5. Calculate the expected value for each model effect for patients untreated through Ak-1. These are used in the doubly robust estimating equations, which have a term that is the difference between the actual and expected value for each model effect. 6. Create the matrix and vector to be used in the estimating equations. 7. Call the %solveeqs macro to solve the estimating equations (calculate psi-hat) for the 2-, 3-, and 4-parameter models. Add a record to the PSIHAT data that contains these estimates.

6 System Requirements The macro was tested on SAS version 9.2 on Linux. The macro uses the modules SAS/Base, SAS/Stat, and SAS/IML. We know of nothing in the code that relies on recently added SAS features, so the macro probably works on other recent SAS versions as well. A program feature dependent on the operating system is that when the input parameter ECHOREP=Y is specified, the macro will call the operating system command echo to print to the terminal the replicate number when analysis of each bootstrap replicate begins. The echo command does not exist on Windows, so users running this macro on a Windows installation should call the macro with ECHOREP=N. SAS/IML is used only to solve the linear estimating equations to calculate the parameter estimates. Therefore, users without SAS/IML may consider modifying the macro to save the necessary matrix and vector datasets for each replicate and then use other software to solve the linear equations and perform the remaining program tasks.

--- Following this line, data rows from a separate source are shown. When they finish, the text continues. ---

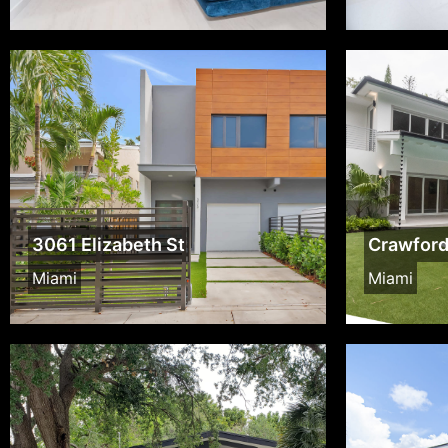
3061 Elizabeth St
Crawfor
Miami
Miami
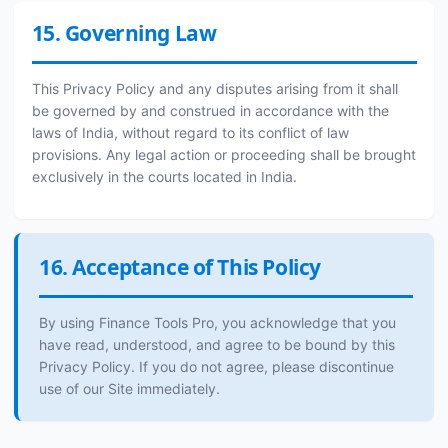
15. Governing Law
This Privacy Policy and any disputes arising from it shall
be governed by and construed in accordance with the
laws of India, without regard to its conflict of law
provisions. Any legal action or proceeding shall be brought
exclusively in the courts located in India.
16. Acceptance of This Policy
By using Finance Tools Pro, you acknowledge that you
have read, understood, and agree to be bound by this
Privacy Policy. If you do not agree, please discontinue
use of our Site immediately.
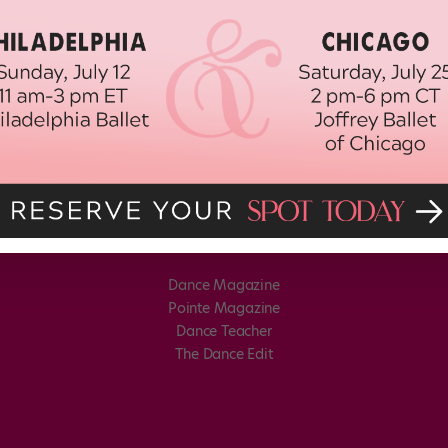
Dance Magazine
Pointe Magazine
Dance Teacher
The Dance Edit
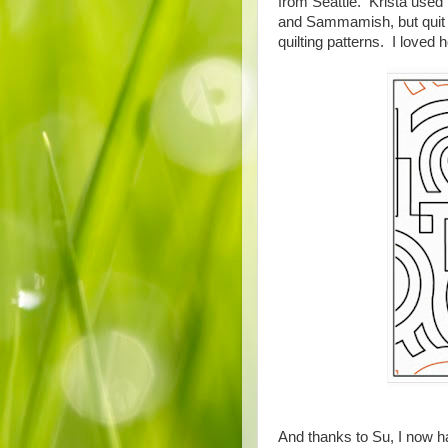
from Seattle. Krista used 
and Sammamish, but quit d
quilting patterns. I love
And thanks to Su, I now hav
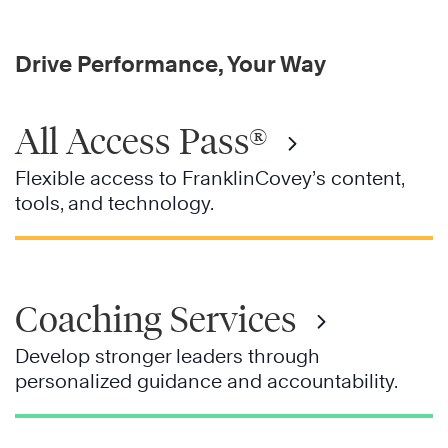
Drive Performance, Your Way
All Access Pass®
Flexible access to FranklinCovey’s content,
tools, and technology.
Coaching Services
Develop stronger leaders through
personalized guidance and accountability.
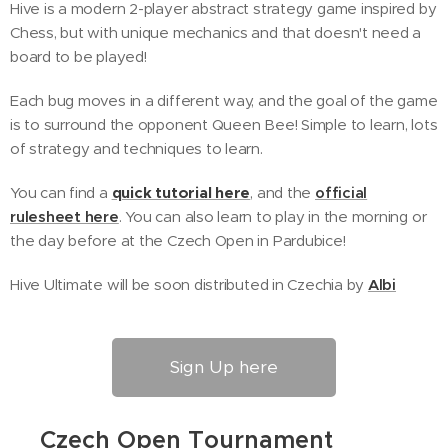
Hive is a modern 2-player abstract strategy game inspired by
Chess, but with unique mechanics and that doesn't need a
board to be played!
Each bug moves in a different way, and the goal of the game
is to surround the opponent Queen Bee! Simple to learn, lots
of strategy and techniques to learn.
You can find a
quick tutorial here
, and the
official
rulesheet here
. You can also learn to play in the morning or
the day before at the Czech Open in Pardubice!
Hive Ultimate will be soon distributed in Czechia by
Albi
Sign Up here
🐞
Czech Open Tournament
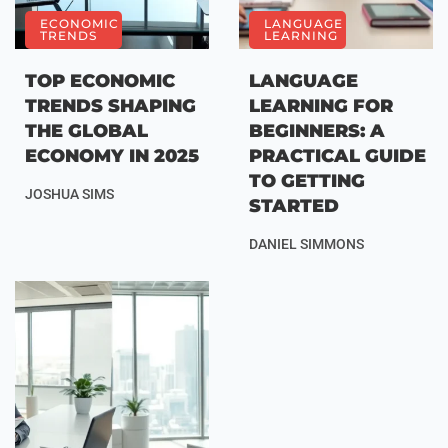
ECONOMIC
LANGUAGE
TRENDS
LEARNING
TOP ECONOMIC
LANGUAGE
TRENDS SHAPING
LEARNING FOR
THE GLOBAL
BEGINNERS: A
ECONOMY IN 2025
PRACTICAL GUIDE
TO GETTING
JOSHUA SIMS
STARTED
DANIEL SIMMONS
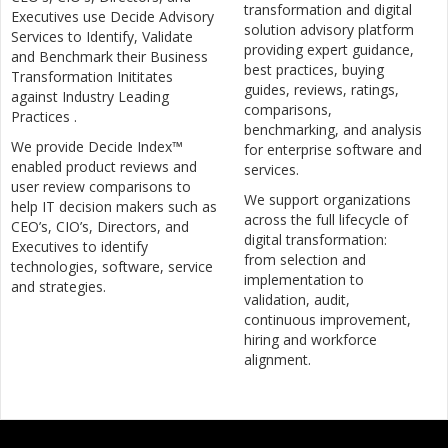
transformation and digital
Executives use Decide Advisory
solution advisory platform
Services to Identify, Validate
providing expert guidance,
and Benchmark their Business
best practices, buying
Transformation Inititates
guides, reviews, ratings,
against Industry Leading
comparisons,
Practices .
benchmarking, and analysis
We provide Decide Index™
for enterprise software and
enabled product reviews and
services.
user review comparisons to
We support organizations
help IT decision makers such as
across the full lifecycle of
CEO’s, CIO’s, Directors, and
digital transformation:
Executives to identify
from selection and
technologies, software, service
implementation to
and strategies.
validation, audit,
continuous improvement,
hiring and workforce
alignment.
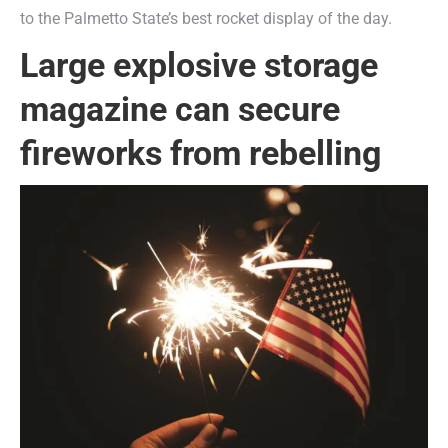
to the Palmetto State’s best rocket display of the day.
Large explosive storage
magazine can secure
fireworks from rebelling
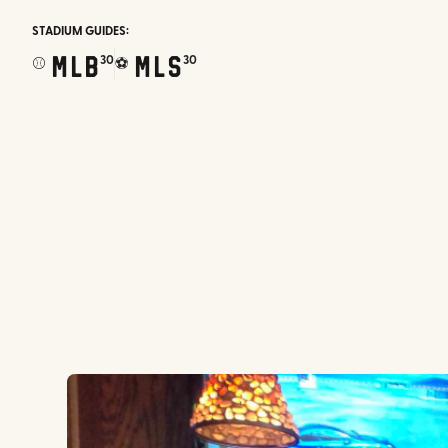
STADIUM GUIDES:
MLB
MLS
30
30
⚾
⚽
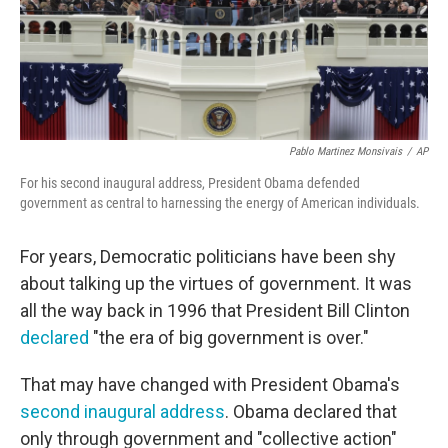
Pablo Martinez Monsivais
/
AP
For his second inaugural address, President Obama defended
government as central to harnessing the energy of American individuals.
For years, Democratic politicians have been shy
about talking up the virtues of government. It was
all the way back in 1996 that President Bill Clinton
declared
"the era of big government is over."
That may have changed with President Obama's
second inaugural address
. Obama declared that
only through government and "collective action"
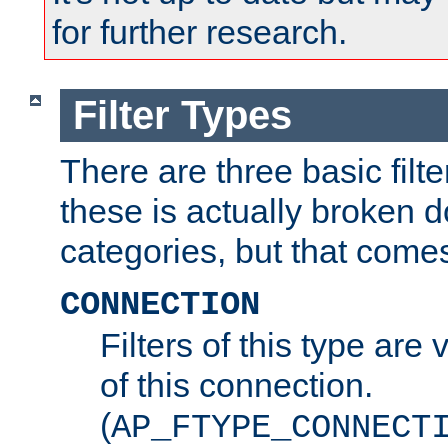
for further research.
Filter Types
There are three basic filte
these is actually broken 
categories, but that comes
CONNECTION
Filters of this type are v
of this connection.
(
AP_FTYPE_CONNECT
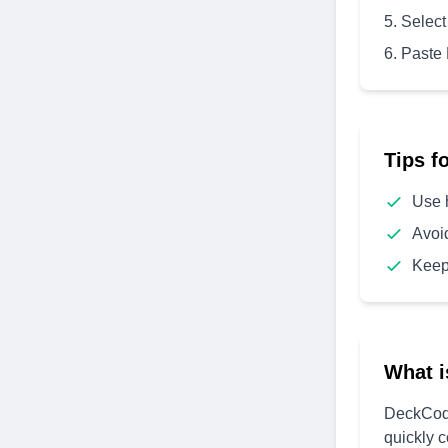
Select
Paste
Tips f
Use 
Avoi
Keep
What i
DeckCode
quickly 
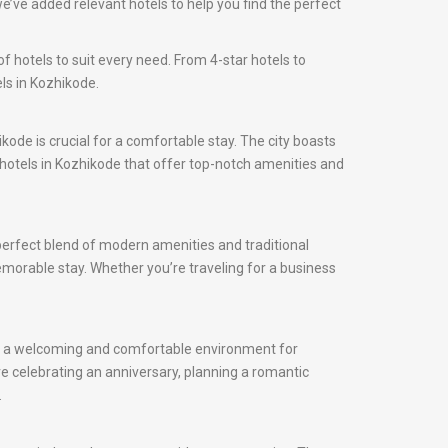
e’ve added relevant hotels to help you find the perfect
f hotels to suit every need. From 4-star hotels to
ls in Kozhikode.
ikode is crucial for a comfortable stay. The city boasts
d hotels in Kozhikode that offer top-notch amenities and
 perfect blend of modern amenities and traditional
memorable stay. Whether you’re traveling for a business
fer a welcoming and comfortable environment for
e celebrating an anniversary, planning a romantic
.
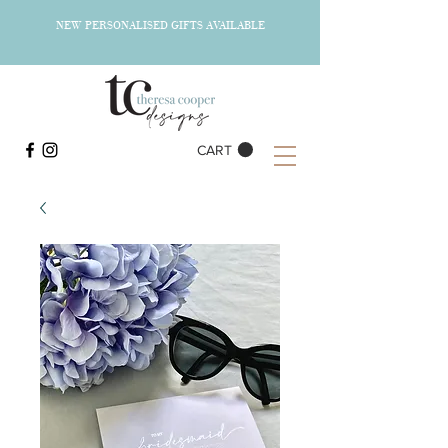
NEW PERSONALISED GIFTS AVAILABLE
CART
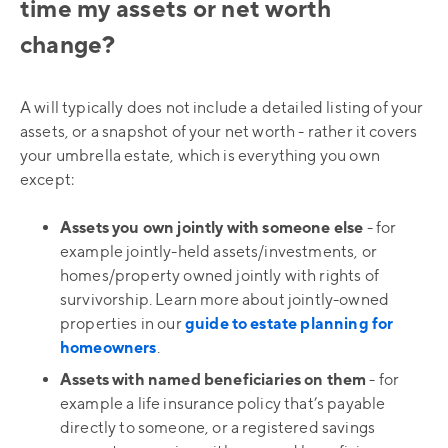
time my assets or net worth
change?
A will typically does not include a detailed listing of your
assets, or a snapshot of your net worth - rather it covers
your umbrella estate, which is everything you own
except:
Assets you own jointly with someone else
- for
example jointly-held assets/investments, or
homes/property owned jointly with rights of
survivorship. Learn more about jointly-owned
properties in our
guide to estate planning for
homeowners
.
Assets with named beneficiaries on them
- for
example a life insurance policy that’s payable
directly to someone, or a registered savings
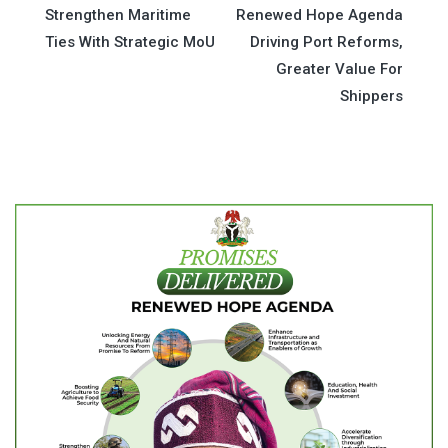
Strengthen Maritime
Renewed Hope Agenda
navigation
Ties With Strategic MoU
Driving Port Reforms,
Greater Value For
Shippers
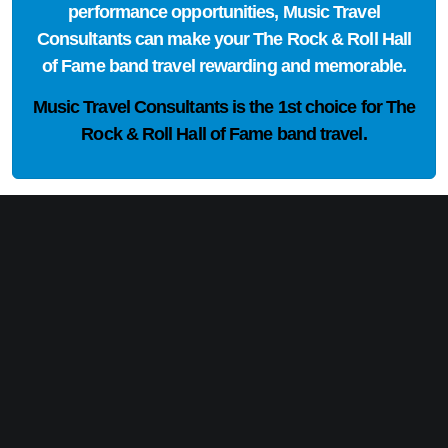
performance opportunities, Music Travel
Consultants can make your The Rock & Roll Hall
of Fame band travel rewarding and memorable.
Music Travel Consultants is the
1st choice
for The
Rock & Roll Hall of Fame band travel.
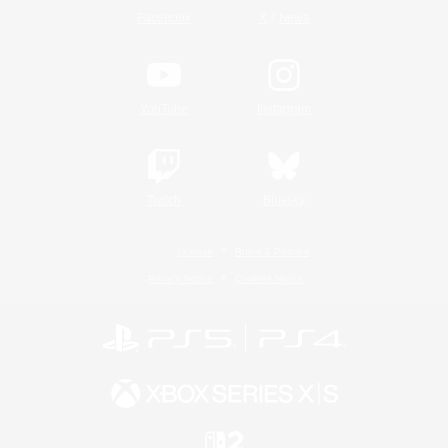
/
Facebook
X
News
YouTube
Instagram
Twitch
Bluesky
License
Rules & Policies
Privacy Notice
Cookies Notice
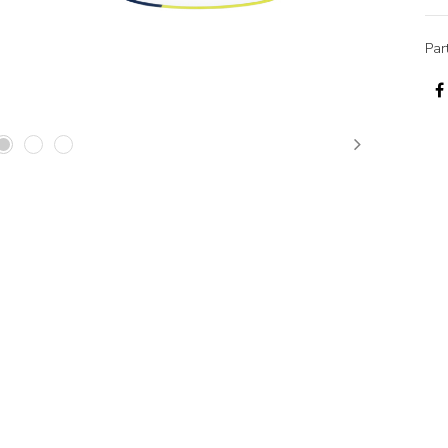
Par
Next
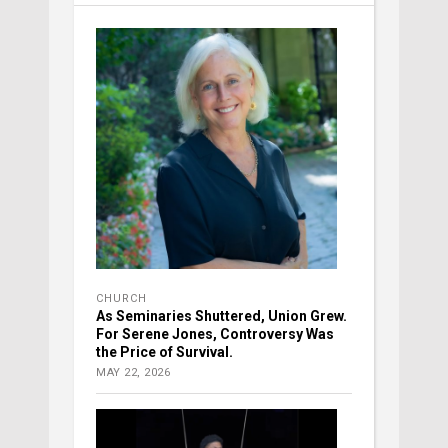
CHURCH
As Seminaries Shuttered, Union Grew.
For Serene Jones, Controversy Was
the Price of Survival.
MAY 22, 2026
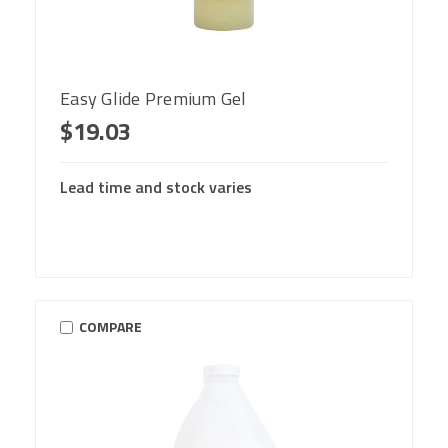
Easy Glide Premium Gel
$19.03
Lead time and stock varies
COMPARE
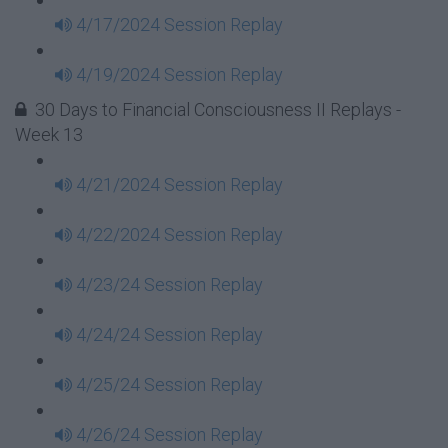
4/17/2024 Session Replay
4/19/2024 Session Replay
30 Days to Financial Consciousness II Replays -
Week 13
4/21/2024 Session Replay
4/22/2024 Session Replay
4/23/24 Session Replay
4/24/24 Session Replay
4/25/24 Session Replay
4/26/24 Session Replay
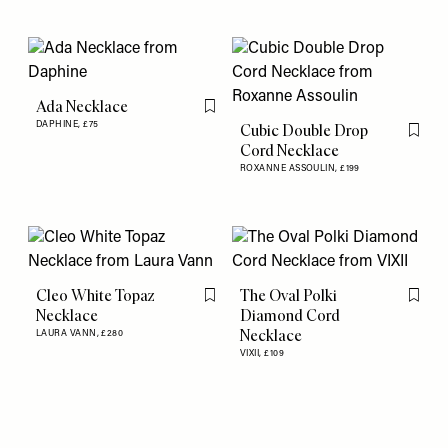
Ada Necklace
Flag this item
DAPHINE,
£75
Cubic Double Drop
Flag th
Cord Necklace
ROXANNE ASSOULIN,
£199
Cleo White Topaz
The Oval Polki
Flag this item
Flag th
Necklace
Diamond Cord
Necklace
LAURA VANN,
£280
VIXII,
£109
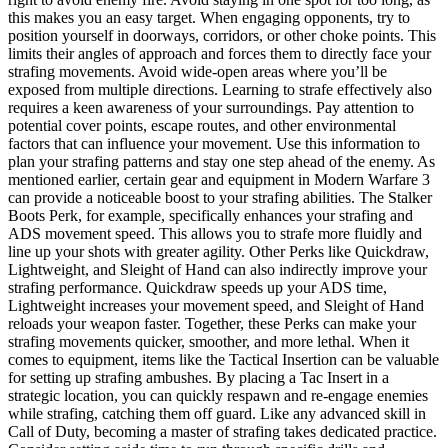
this makes you an easy target. When engaging opponents, try to
position yourself in doorways, corridors, or other choke points. This
limits their angles of approach and forces them to directly face your
strafing movements. Avoid wide-open areas where you’ll be
exposed from multiple directions. Learning to strafe effectively also
requires a keen awareness of your surroundings. Pay attention to
potential cover points, escape routes, and other environmental
factors that can influence your movement. Use this information to
plan your strafing patterns and stay one step ahead of the enemy. As
mentioned earlier, certain gear and equipment in Modern Warfare 3
can provide a noticeable boost to your strafing abilities. The Stalker
Boots Perk, for example, specifically enhances your strafing and
ADS movement speed. This allows you to strafe more fluidly and
line up your shots with greater agility. Other Perks like Quickdraw,
Lightweight, and Sleight of Hand can also indirectly improve your
strafing performance. Quickdraw speeds up your ADS time,
Lightweight increases your movement speed, and Sleight of Hand
reloads your weapon faster. Together, these Perks can make your
strafing movements quicker, smoother, and more lethal. When it
comes to equipment, items like the Tactical Insertion can be valuable
for setting up strafing ambushes. By placing a Tac Insert in a
strategic location, you can quickly respawn and re-engage enemies
while strafing, catching them off guard. Like any advanced skill in
Call of Duty, becoming a master of strafing takes dedicated practice.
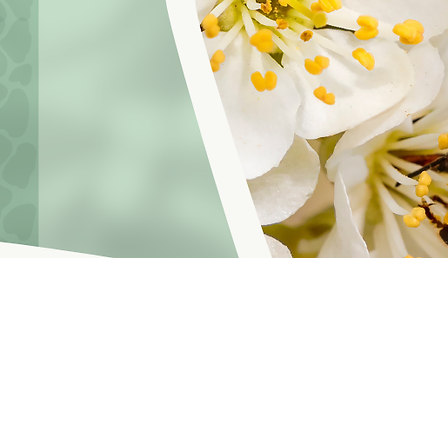
hoosinglyf on all platforms and subscribe to our newsletter fo
f Service
© 2021 by LOVE YOURSELF FOUNDATION
Our Privacy 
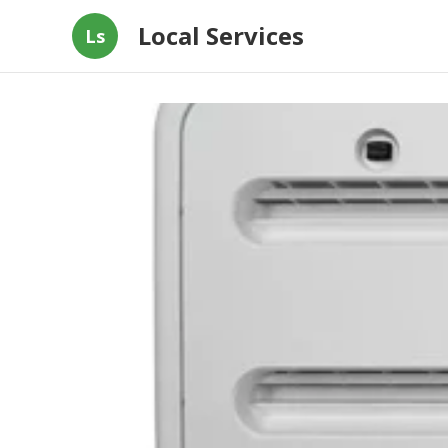
Local Services
Ls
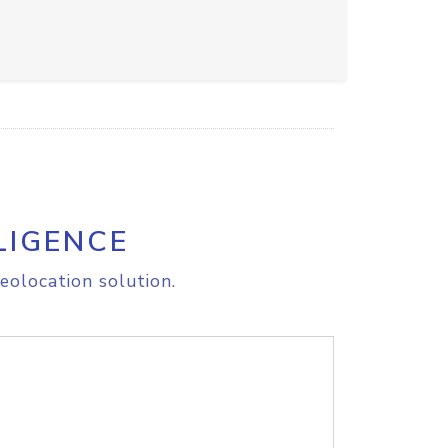
LIGENCE
eolocation solution.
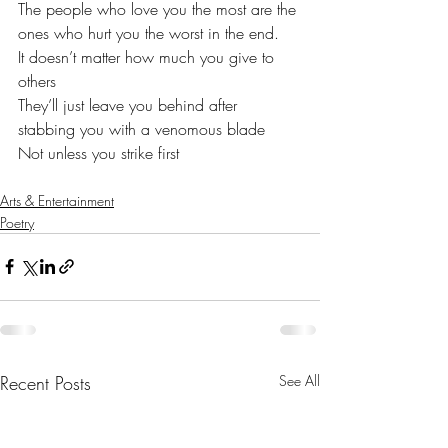
The people who love you the most are the 
ones who hurt you the worst in the end. 
It doesn’t matter how much you give to 
others
They’ll just leave you behind after 
stabbing you with a venomous blade 
Not unless you strike first
Arts & Entertainment
Poetry
Recent Posts
See All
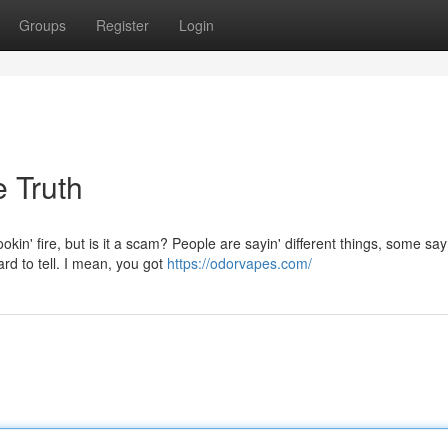
Groups
Register
Login
 Truth
in' fire, but is it a scam? People are sayin' different things, some say
rd to tell. I mean, you got
https://odorvapes.com/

7 Implementation Notes 1. The random number seed is set to 12 within the macro. No input parameter exists to set the seed, so a user who requires a different seed should change the macro itself. 2. To reduce the size of the output listing and log the options MPRINT and NOTES are turned on when processing the original dataset but are turned off (using NOMPRINT and NONOTES) when processing the bootstrap replicates. Likewise, observations from intermediate datasets are printed only for the processing of the original data. 3. The WEIGHT statement is used with a variable (taking 0/1 values) in a PROC REG or PROC LOGISTIC to calculate the parameter estimates (using only those patients where the WEIGHT variable equals one) and use these estimates to calculate predicted values for all patients (even those where the WEIGHT variable equals zero). This provides greater backwards compatibility than using the INMODEL, OUTMODEL, and SCORE options for PROC LOGISTIC.

8 References [1] Lok JJ and DeGruttola V (2011). Impact of Time to Start Treatment Following Infection with Application to Initiating HAART in HIV-Positive Patients. Available upon request to [email protected]. Re-submitted by invitation to Biometrics.